Asphaltene agglomeration and deposition is a complex process, leading to progressive production losses without mitigative actions. Injection of asphaltenes inhibitors (solvents) in the tubing is a common practice to avoid deposition in production tubing. This does however not avoid deposition in the near-wellbore. Wells suffering from asphaltenes depositions are regularly shut in for ‘solvent jobs’, injection of chemicals to dissolve asphaltenes in the (near-)wellbore. After a solvent job the well performance slowly degrades again due to new deposition. The goal of this study was to optimize the production-solvent cycle in terms of maximizing production profit, by means of a data-driven model capturing both well and reservoir performance.
TNO and ENI have developed a grey-box model to capture the impact of asphaltenes deposition in the near-wellbore on oil production. This effective PI-model is calibrated to actual field data and has shown to predict the effect of deposition and the resulting production decline well. This paper describes the background and modelling approach for both the grey-box reservoir deposition as well as the wellbore and choke pressure drop – predicting near-future oil prediction based on current performance.
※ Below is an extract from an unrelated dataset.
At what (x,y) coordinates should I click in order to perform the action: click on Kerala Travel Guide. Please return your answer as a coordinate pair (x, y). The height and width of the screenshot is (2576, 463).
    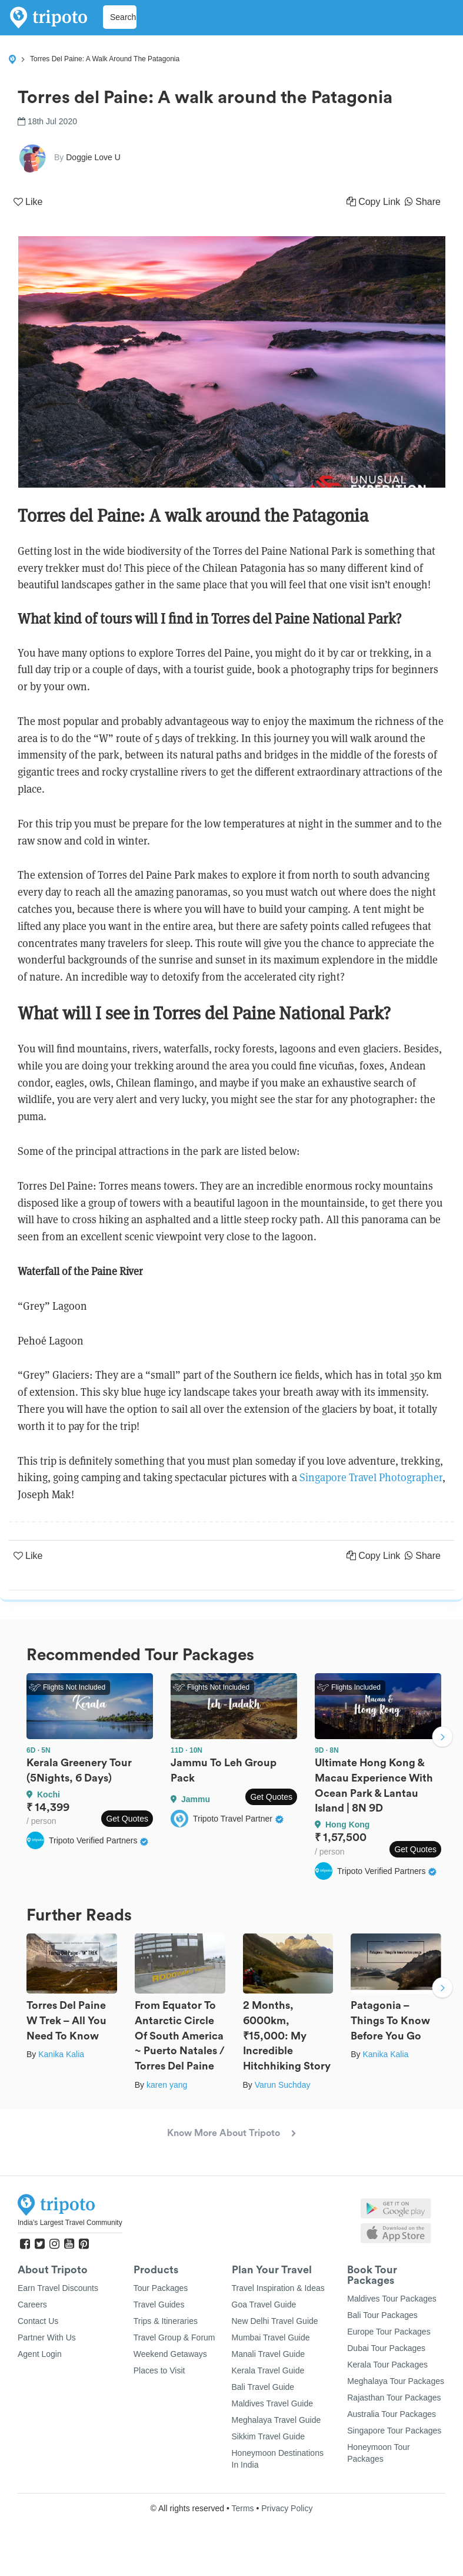
    Looking at the image, I should click on (268, 2370).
Examples of calibrating the grey-box deposition parameters are given and for the used well data the prediction window shows to be consistent for at least 20 days ahead. The outcome of the developed functionalities is an estimated ‘optimal cycle length’ and therefore a suggested next date of performing a solvent job at a specific well.
The methodology was developed using production data from a well equipped with multiphase flow meter (MPFM), but is applicable to wells with intermittent flow readings as well. The methodology can handle any realistic trend in production fluid (GOR, WC) as well as operator input (choke, FLP back pressure) and economic constraint (OPEX, solvent job cost relation).
The developed functionalities are applicable for real-time implementation, even without optimization of the code in terms of computational speed. Current production data is available on an hourly basis, wheras the calculation of the optimal solvent job cycle (including predicting oil production rates one month ahead) takes a few minutes maximum.
A demonstrator implementation in OVS software can be used to optimize solvent job cycles on individual well basis. The operator can through choke variations manipulate the predicted date of the next optimal solvent job when scheduling solvent jobs at multiple wells (under equipment constraints). Extension of this work can include optimization of an asset of wells, maximizing total production under practical solvent job constraints.